Sto lat Pani Józefy Trzepli
Życzenia z tej okazji jubilatce złożyli burmistrz Leszek Michalak oraz Beata Nejman kierownik Urzędu Stanu Cywilnego w Żarowie.
- Dla człowieka, któremu jest dane przeżyć sto lat to czas, który pozwala na zebranie nieprawdopodobnej mądrości i doświadczenia. Długie życie jest skarbnicą dla młodszych pokoleń. A wiedza nabywana z każdym kolejnym dniem, to wartość nie do przecenienia.
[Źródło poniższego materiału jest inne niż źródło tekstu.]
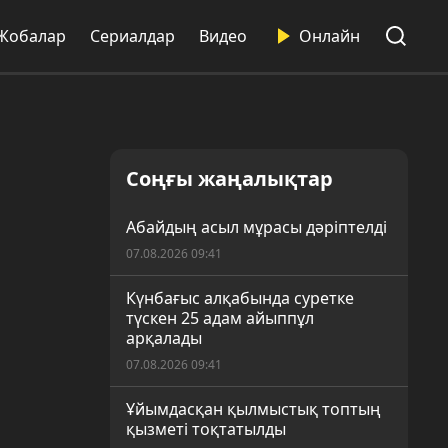
Жобалар
Сериалдар
Видео
Онлайн
Соңғы жаңалықтар
Абайдың асыл мұрасы дәріптелді
07.08.2026 09:41
Күнбағыс алқабында суретке
түскен 25 адам айыппұл
арқалады
07.08.2026 09:41
Ұйымдасқан қылмыстық топтың
қызметі тоқтатылды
Z okazji setnych urodzin życzę Pani dalszych długich lat życia w zdrowiu, szczęściu, radości, spędzonych w otoczeniu najbliższych, rodziny i życzliwych przyjaciół – składał życzenia burmistrz Leszek Michalak.
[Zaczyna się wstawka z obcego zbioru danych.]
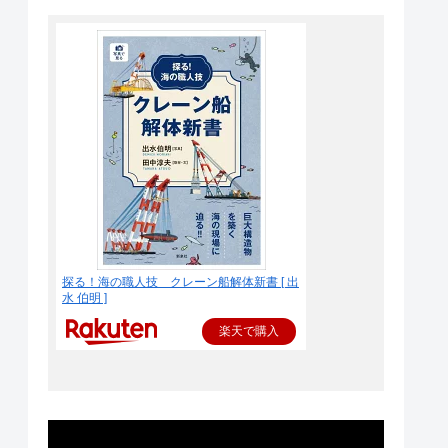
探る！海の職人技 クレーン船解体新書 [ 出
水 伯明 ]
楽天で購入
Pani Józefa urodziła się 4 marca 1921r. w miejscowości Zabierzów Bocheński koło Niepołomic. Jako młoda dziewczyna uczęszczała do Szkoły Podstawowej w Zabierzowie, ale działania wojenne przerwały naukę. Przebywając w tym czasie z siostrą w Krakowie zostały schwytane w łapance i wywiezione w głąb Niemiec do miejscowości Bad Harzburg, gdzie zostały skierowane do pracy jako pomoc kuchenna w sanatorium. Po dwóch latach pobytu, dzięki pomocy miejscowym Niemcom uciekły do swoich rodziców w Polsce, gdzie się ukrywały. W Krakowie, podczas odwiedzin u ojca, zostały aresztowane na dworcu i osadzone w więzieniu. Po wyzwoleniu Krakowa przez wojska radzieckie zostały zwolnione i wróciły do domu w Zabierzowie. Tam też pani Józefa poznała swojego przyszłego męża. Po ślubie małżonkowie wyjechali na ziemie odzyskane, najpierw do Jawornika, a następnie do Imbramowic. Doczekali się dwóch córek i syna. A ze związku swoich dzieci pani Józefa doczekała się sześciu wnuków, dwunastu prawnuków oraz dwie praprawnuczki.
Pani Józefa była także członkinią Koła Gospodyń Wiejskich w Imbramowicach. Teraz chętnie ogląda telewizję, wszystkie wiadomości i jest na bieżąco, czyta książki i gazety.
Jaka jest jej recepta na długowieczność? Odpowiada, że wsparcie i wspaniała opieka najbliższej rodziny.